Responses
A primary need of writers is to feel listened to and for their voice, however tentative, to be heard. (Elbow 1981, chapters 3 and 13 on sharing and feedback is relevant here.) To this end, it helps if writers are pro-active and specify a specific form of response they are asking for. (This contrasts with the default option for responding to writing, namely, advisors, instructors, and editors fill the margins of drafts with specific suggestions for clarification and change. This practice often does not lead to the desired rethinking and
Revision, in part, because it does not meet the writer's primary need as stated above.)
Elbow and Belanoff (2000) describe eleven approaches and when each one might be most helpful. They include the following:
Sharing: No Response (Ask someone to listen while you read aloud to them what you have written.)
Point to Center of Gravity (“Which sections somehow seem important or resonant or generative?”)
What is Almost Said? What Do You Want to Hear More About?

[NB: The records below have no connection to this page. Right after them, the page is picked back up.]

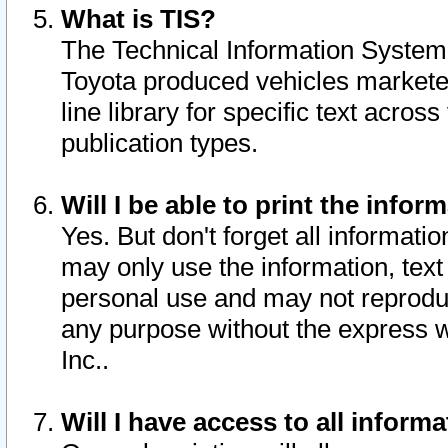
What is TIS?
The Technical Information System o
Toyota produced vehicles markete
line library for specific text acro
publication types.
Will I be able to print the infor
Yes. But don't forget all informatio
may only use the information, text 
personal use and may not reproduce,
any purpose without the express w
Inc..
Will I have access to all infor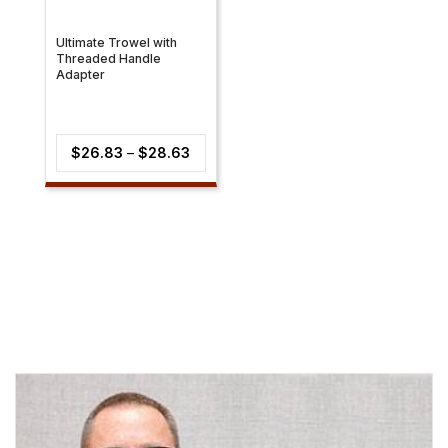
Ultimate Trowel with
Threaded Handle
Adapter
Price
$
26.83
–
$
28.63
range:
$26.83
through
$28.63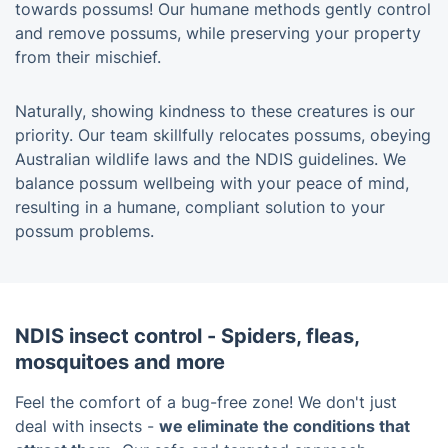
towards possums! Our humane methods gently control
and remove possums, while preserving your property
from their mischief.
Naturally, showing kindness to these creatures is our
priority. Our team skillfully relocates possums, obeying
Australian wildlife laws and the NDIS guidelines. We
balance possum wellbeing with your peace of mind,
resulting in a humane, compliant solution to your
possum problems.
NDIS insect control - Spiders, fleas,
mosquitoes and more
Feel the comfort of a bug-free zone! We don't just
deal with insects -
we eliminate the conditions that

Believing and Doubting (In this variant of methodological believing [Elbow 1986] the commentor first captures the virtues of what has been written and suggests how to build on these before shifting to be a devil's advocate. The commentor is free to be very enthusiastic in believing because doubting will follow, and is free to be critical in doubting, because believing has gone first.)
Elbow, P. (1981).
Writing with Power. New York: Oxford University Press.
Elbow, P. (1986). “Methodological doubting and believing: Contraries in inquiry.”
Embracing Contraries. New York: Oxford University Press, 254-300.
Elbow, P. and P. Belanoff (2000). Summary of Kinds of Responses, in
Sharing and Responding. Boston: McGraw-Hill, 7ff.